A pit-stop from Hamilton wasn’t good enough to hold off Webber and Rosberg and rejoined in 10th. Rosberg however was setting quicker sectors than Webber as the trio scythed through the field, hunting down the podium.
At the front, Vettel had pulled out another second on Alonso on the last lap to lead by 11.1 seconds. Raikkonen meanwhile was fast closing on a struggling Button who was dealing with a rear-end attempting to impersonate Fred Astaire. Pinched nerve or not, Raikkonen had to maximise his opportunity for a pass now as a fresh-rubbered Webber was now only 2 seconds behind.
Up front, Rocky was informing Vettel of brake vibrations; a new concern in a string of common issues that begin to plague Vettel towards the end of a race but somehow never seem to affect his pace. Team-mate Webber menwhile scythed down the inside of Hulkenberg for for sixth and set out after Perez who was defending vigorously.
Raikkonen timed his run on Button to perfection, making an oportunistic run around the outside of turn 14, flattening the car and out-dragging Button to take third. However the game changed yet again, with di Resta in the wall at turn 7.
Webber had now passed Perez and wasted no time in making short work of the now struggling Button – who was losing places hand-over-fist. However like in Monza, Webber was asked to short-shift – the old gearbox issue rearing it’s ugly head. Hamilton was now growing more and more frustrated by being held up by Rosberg.
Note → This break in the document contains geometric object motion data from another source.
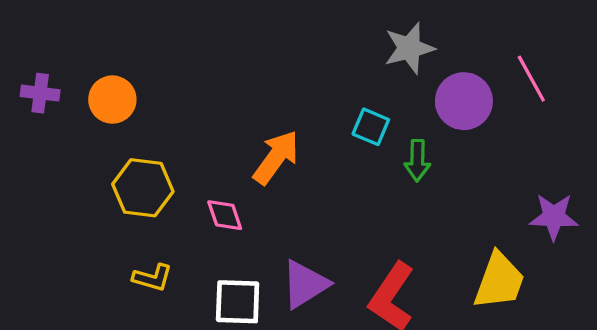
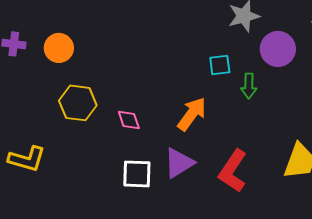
cyan square: (371, 127) -> (220, 65), turned -30
orange arrow: (276, 157) -> (192, 114), moved
yellow L-shape: (152, 278) -> (27, 159), moved, size x1.5

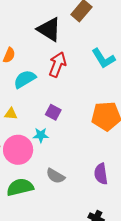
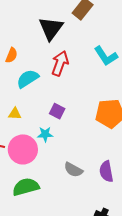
black triangle: (49, 29) -> (51, 28), turned 36
gray semicircle: (55, 176) -> (73, 170), moved

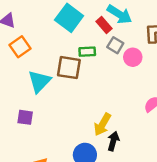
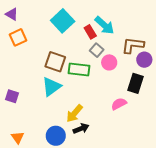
green rectangle: (87, 52) -> (79, 69), moved, size x1.5
cyan triangle: (39, 81) -> (51, 87), moved
black arrow: (113, 141) -> (81, 129), turned 42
Whilsst nursing his gearbox, Webber was now losing pace and being closed in on by Rosberg to the tune of a second a lap. It didn’t take long for Nico to out drag the struggling Red Bull and in the process leave a gap for Lewis to do the same on the proceeding corner – relegating Webber to sixth with a smoking gearbox to boot. He was to retire soon after.
It was a case of damage control for Alonso to finish second and a superb third for an ailing Raikkonen; serving to illustrate the Finn’s brilliance under fire. Alonso returned Webber’s assist back to the pits a few years back by giving him a piggy back to the pits, but the galantry would be cold comfort with Vettel stealing a march on what would undoubtedly be a fourth consecutive world championship.